Le segnalazioni sono tornate a
convergere nelle scorse ore: server che impiegano troppo tempo a rispondere, connessioni fallite. Le autorità sembrano aver disposto il
sequestro del traffico: c'è chi sostiene di non riuscire ad accedere alla piattaforma nemmeno con l'utilizzo di DNS alternativi. Le autorità
nicchiano, il Ministero degli Esteri dichiara non sapere alcunché dei blocchi.
Ma
assicura che la Cina
non ha nulla da temere dalla rete: "molte persone hanno un'impressione sbagliata, credono che il governo cinese abbia paura della rete - ha spiegato Qin Gang, portavoce del Ministro - è esattamente l'opposto". Non si tratta dell'ostentazione della fiducia nei confronti di strumenti e dispositivi legali volti a contenere le ramificazioni dell'informazione e a
tutelare l'
integrità dell'immagine del paese: i cittadini cinesi connessi - ha argomentato Qin Gang - sono 300 milioni, i blog popolati da netizen della Repubblica Popolare sono oltre 100 milioni, in costante
crescita. "La rete cinese è aperta - ha dichiarato - ma necessita di essere regolamentata per legge per prevenire il diffondersi di informazioni che possono attentare alla sicurezza nazionale".

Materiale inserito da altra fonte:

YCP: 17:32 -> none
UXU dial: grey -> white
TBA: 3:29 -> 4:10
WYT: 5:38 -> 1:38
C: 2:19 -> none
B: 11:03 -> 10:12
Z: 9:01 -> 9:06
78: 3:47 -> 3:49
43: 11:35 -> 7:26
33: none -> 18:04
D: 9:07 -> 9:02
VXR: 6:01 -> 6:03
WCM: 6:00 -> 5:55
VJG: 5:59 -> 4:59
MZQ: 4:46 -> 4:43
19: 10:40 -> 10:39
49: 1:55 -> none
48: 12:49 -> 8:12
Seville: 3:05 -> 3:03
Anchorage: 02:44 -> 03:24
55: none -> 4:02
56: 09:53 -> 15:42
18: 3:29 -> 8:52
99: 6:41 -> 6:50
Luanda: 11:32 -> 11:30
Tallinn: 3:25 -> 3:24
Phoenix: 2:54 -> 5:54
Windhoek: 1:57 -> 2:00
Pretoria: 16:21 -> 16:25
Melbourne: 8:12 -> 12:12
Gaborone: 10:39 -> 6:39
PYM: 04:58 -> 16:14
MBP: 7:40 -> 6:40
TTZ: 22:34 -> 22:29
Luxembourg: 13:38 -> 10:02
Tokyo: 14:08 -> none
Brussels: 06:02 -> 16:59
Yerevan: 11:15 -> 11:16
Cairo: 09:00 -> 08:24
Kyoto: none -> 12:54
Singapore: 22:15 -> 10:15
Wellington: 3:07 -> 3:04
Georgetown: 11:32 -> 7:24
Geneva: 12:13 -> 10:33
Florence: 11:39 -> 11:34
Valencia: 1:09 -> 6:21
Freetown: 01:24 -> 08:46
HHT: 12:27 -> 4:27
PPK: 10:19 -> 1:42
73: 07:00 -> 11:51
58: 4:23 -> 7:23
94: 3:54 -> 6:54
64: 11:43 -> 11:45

Non è dato sapere con certezza di quali informazioni si tratti, nel caso di YouTube. Le
speculazioni sembrano
addensarsi intorno ad un
video che risale allo scorso anno, diramato su YouTube nei giorni scorsi e che le autorità si sono affrettate a definire frutto di
artifici digitali: si tratterebbe di un estratto delle violenze brandite contro cittadini che sostenevano l'indipendenza del Tibet nel corso delle proteste su cui le autorità
avevano già tentato di far calare il silenzio. A dimostrazione di ciò
sarebbe il blocco altresì imposto su
Blip.tv, su cui il video sgradito alle autorità sarebbe comparso nei giorni scorsi. Entrambi i servizi non sono ospitati sul suolo cinese, entrambi i servizi
possono sfuggire al quadro normativo locale. Ma non alle interruzioni coatte del traffico.
A
confermare c'è Google: il blocco è in atto, ma
non se ne conoscono le ragioni. Mountain View assicura di aver sguinzagliato i propri mediatori, nel tentativo di ricomporre la situazione e di ripristinare il servizio. Nel frattempo i cittadini della rete che ricevono email dal servizio assistenza di YouTube
sono avvertiti dal gestore del proprio account di posta elettronica: accedere a YouTube è un'operazione "non sicura".